Down to the last line of the listing, starting at the one with "Zpět na novinky", retype each line exactly. Do not copy the pictures.

□ □ □ □ □

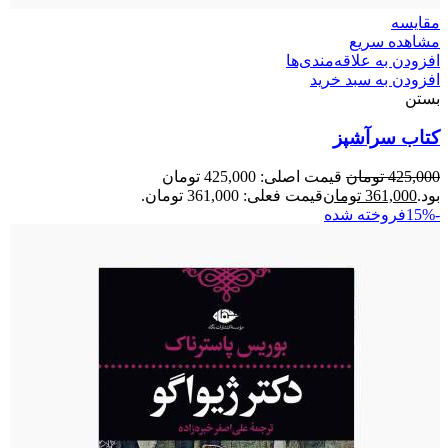
مقایسه
مشاهده سریع
افزودن به علاقه‌مندی‌ها
افزودن به سبد خرید
بستن
کتاب سرآشپز
425,000
تومان
قیمت اصلی: 425,000 تومان
بود.
361,000
تومان
قیمت فعلی: 361,000 تومان.
-15%
فروخته شده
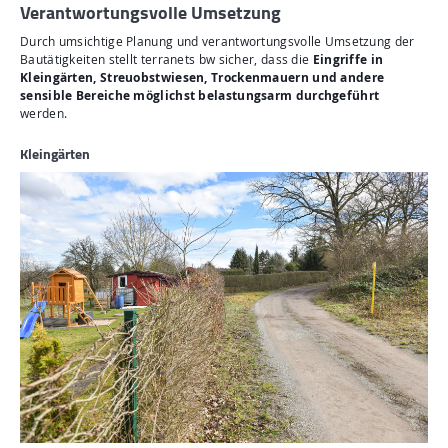
Verantwortungsvolle Umsetzung
Durch umsichtige Planung und verantwortungsvolle Umsetzung der
Bautätigkeiten stellt terranets bw sicher, dass die
Eingriffe in
Kleingärten, Streuobstwiesen, Trockenmauern und andere
sensible Bereiche möglichst belastungsarm durchgeführt
werden.
Kleingärten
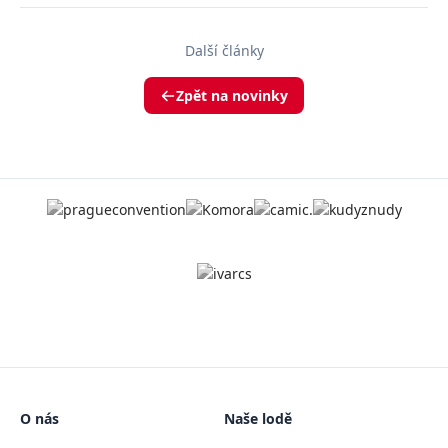
Další články
Zpět na novinky
O nás
Naše lodě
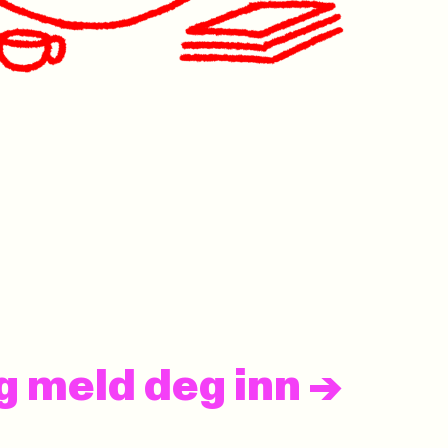
og meld deg inn
->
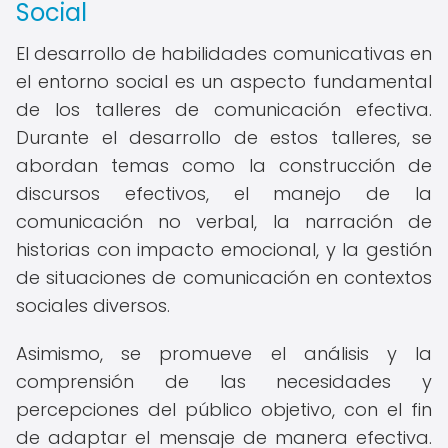
Social
El desarrollo de habilidades comunicativas en
el entorno social es un aspecto fundamental
de los talleres de comunicación efectiva.
Durante el desarrollo de estos talleres, se
abordan temas como la construcción de
discursos efectivos, el manejo de la
comunicación no verbal, la narración de
historias con impacto emocional, y la gestión
de situaciones de comunicación en contextos
sociales diversos.
Asimismo, se promueve el análisis y la
comprensión de las necesidades y
percepciones del público objetivo, con el fin
de adaptar el mensaje de manera efectiva.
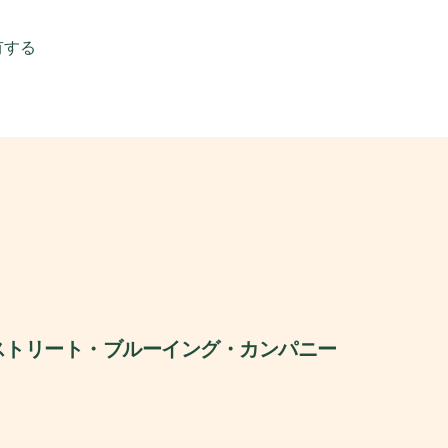
有する
ストリート・ブルーイング・カンパニー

□ □ □ □ □

SOLUTION.
Zpět na novinky
O nás
Naše lodě
og meld deg inn
->
Social
El desarrollo de habilidades comunicativas en
el entorno social es un aspecto fundamental
de los talleres de comunicación efectiva.
Durante el desarrollo de estos talleres, se
abordan temas como la construcción de
discursos efectivos, el manejo de la
comunicación no verbal, la narración de
historias con impacto emocional, y la gestión
de situaciones de comunicación en contextos
sociales diversos.
Asimismo, se promueve el análisis y la
comprensión de las necesidades y
percepciones del público objetivo, con el fin
de adaptar el mensaje de manera efectiva.
有する
ストリート・ブルーイング・カンパニー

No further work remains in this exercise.